“Imagine you could collect pictures of anything you love — flowers, shoes, cars, or in my case, birds. You stumble upon a website bursting with hundreds of those images, and naturally, you’d want to save them all to your device, right?*
But let’s be honest; who has the time to click ‘Save As’ hundreds of times? And what if you could gather more than just pictures? For instance, in my case, information about the species of birds or, in another case, the models of the cars.
This is where web scraping comes into play! In this article, I’ll take you through my 10-step adventure of scraping beautiful bird images from the African Bird Club’s website using BeautifulSoup — without eating a single bird along the way!”
Table of Contents:
What is Web Scraping
Web Scraping with BeautifulSoup: 10 Easy Steps
Step 1: Installing the required libraries
Step 2: Setting up the links to the website
Step 3: Making your requests look “Real”
Step 4: Finding the Gold: Where is the Data Hiding?
Step 5: Accessing and Preparing the Webpage for Scraping
Step 6: Locating the Data
Step 7: Extracting the Data
Step 8: Downloading the Data
Step 9: Storing the Data in a Useful Format
Step 10: Viewing the Stored Data
Conclusion
1. What is Web Scraping
Web scraping is the process of automating the collection of information — images, text, or any other data — from websites using programming languages like Python or JavaScript.
With libraries in Python like BeautifulSoup, and Selenium for more dynamic pages, collecting information from websites can be automated.
Why BeautifulSoup? Think of it as an “internet librarian” that helps you locate what you’re looking for and organizes it in a neat, accessible way.
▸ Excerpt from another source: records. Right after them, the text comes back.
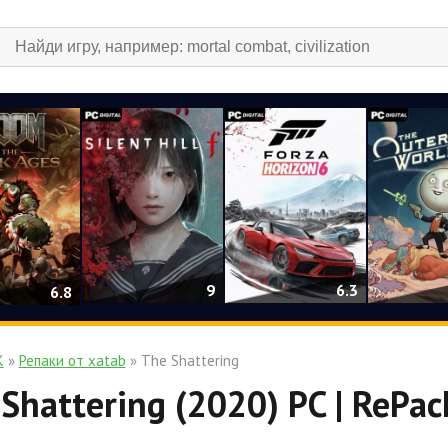
9
6.3
6.8
К
»
Репаки от xatab
» The Shattering
Shattering (2020) PC | RePac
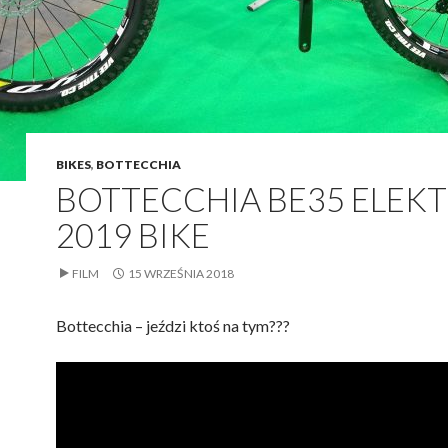
BIKES
,
BOTTECCHIA
BOTTECCHIA BE35 ELEK
2019 BIKE
FILM
15 WRZEŚNIA 2018
Bottecchia – jeździ ktoś na tym???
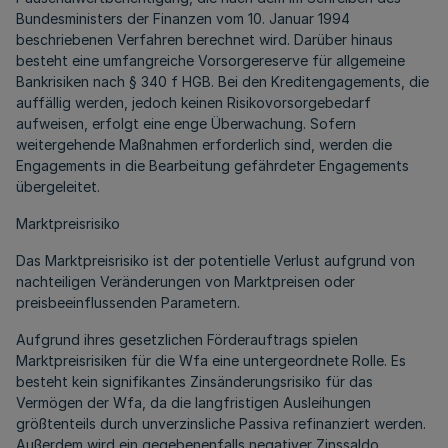
Bundesministers der Finanzen vom 10. Januar 1994
beschriebenen Verfahren berechnet wird. Darüber hinaus
besteht eine umfangreiche Vorsorgereserve für allgemeine
Bankrisiken nach § 340 f HGB. Bei den Kreditengagements, die
auffällig werden, jedoch keinen Risikovorsorgebedarf
aufweisen, erfolgt eine enge Überwachung. Sofern
weitergehende Maßnahmen erforderlich sind, werden die
Engagements in die Bearbeitung gefährdeter Engagements
übergeleitet.
Marktpreisrisiko
Das Marktpreisrisiko ist der potentielle Verlust aufgrund von
nachteiligen Veränderungen von Marktpreisen oder
preisbeeinflussenden Parametern.
Aufgrund ihres gesetzlichen Förderauftrags spielen
Marktpreisrisiken für die Wfa eine untergeordnete Rolle. Es
besteht kein signifikantes Zinsänderungsrisiko für das
Vermögen der Wfa, da die langfristigen Ausleihungen
größtenteils durch unverzinsliche Passiva refinanziert werden.
Außerdem wird ein gegebenenfalls negativer Zinssaldo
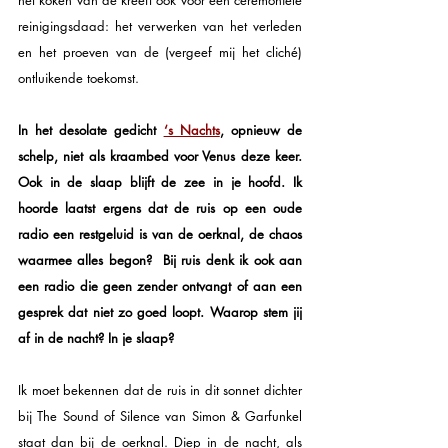
het koken van de kreeft ook voor een ceremoniële 
reinigingsdaad: het verwerken van het verleden 
en het proeven van de (vergeef mij het cliché) 
ontluikende toekomst. 
In het desolate gedicht 
‘s Nachts
, opnieuw de 
schelp, niet als kraambed voor Venus deze keer. 
Ook in de slaap blijft de zee in je hoofd. Ik 
hoorde laatst ergens dat de ruis op een oude 
radio een restgeluid is van de oerknal, de chaos 
waarmee alles begon?  Bij ruis denk ik ook aan 
een radio die geen zender ontvangt of aan een 
gesprek dat niet zo goed loopt. Waarop stem jij 
af in de nacht? In je slaap? 
Ik moet bekennen dat de ruis in dit sonnet dichter 
bij The Sound of Silence van Simon & Garfunkel 
staat dan bij de oerknal. Diep in de nacht, als 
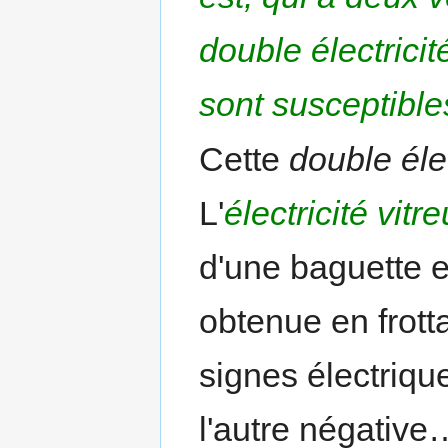
double électricit
sont susceptibles
Cette
double élec
L'
électricité vitr
d'une baguette en
obtenue en frott
signes électriqu
l'autre négativ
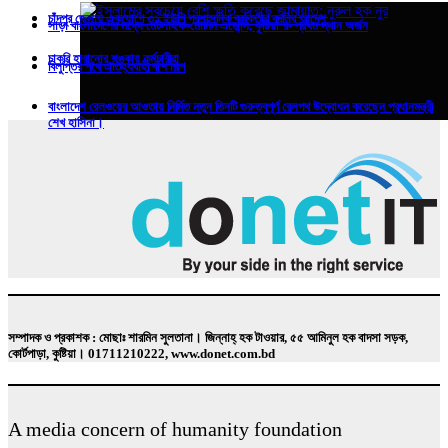
চাঁদপুর জেলায় একযোগে ৩১ ইউপি প্রশাসনিক কর্মকর্তার বদলির আদেশ
সাড়া বাংলাদেশের মধ্যে মেটলাইফ-মোমিন এজেন্সি, কুষ্টিয়া’র- প্রথম স্থান অর্জন
চাকরি হারানোর শঙ্কায় কর্মচারীরা
বিলুপ্তির পথে ঐতিহ্যবাহী বাঁশ শিল্প
বাংলাদেশ রেলওয়ের আওতায় নির্মিত নতুন তিনটি গুরুত্বপূর্ণ রেলপথ উদ্বোধন করেছেন প্রধানমন্ত্রী
শেখ হাসিনা।
ইসলামের সবচেয়ে বেশি ক্ষতি করেছে জামায়াত: নুরুল হক নুর
সম্পাদক ও প্রকাশক : মোছাঃ শারমিন সুলতানা। জিন্নাহ্ হক টাওয়ার, ৫৫ আমিনুল হক বাদসা সড়ক,
কোর্টপাড়া, কুষ্টিয়া। 01711210222, www.donet.com.bd
A media concern of humanity foundation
It can quickly isolate specific tags — like image URLs or text content — allowing you to gather precise pieces of information effortlessly from websites, helping you turn unstructured web data into well-organized information.
Why Bother Scraping Bird Data? (Or Any Data, Really)
But why scrape data, especially images of birds, in the first place? For my project, collecting images of bird species in Kenya supports my broader goal: developing a pest control system to mitigate the impact of avian pests on agriculture.
Beyond my project, there are many reasons why web scraping can be valuable. You might want to:
Create a Personal Collection: Whether it’s images of wildlife, rare cars, or architecture, web scraping lets you efficiently gather large collections without the hassle of manual downloading.
Optimizing Business Performance: Collecting data on e-commerce sites, such as price trends, availability, and customer reviews, can help businesses and consumers make more informed decisions.
Build Training Data for Machine Learning: For data science projects, web scraping is essential for creating datasets for image recognition, text analysis, or other applications.
The possibilities with web scraping are vast, and whether you’re motivated by a personal hobby, a research project, or a larger mission, having this skill up your sleeves makes it possible to efficiently gather the information you need.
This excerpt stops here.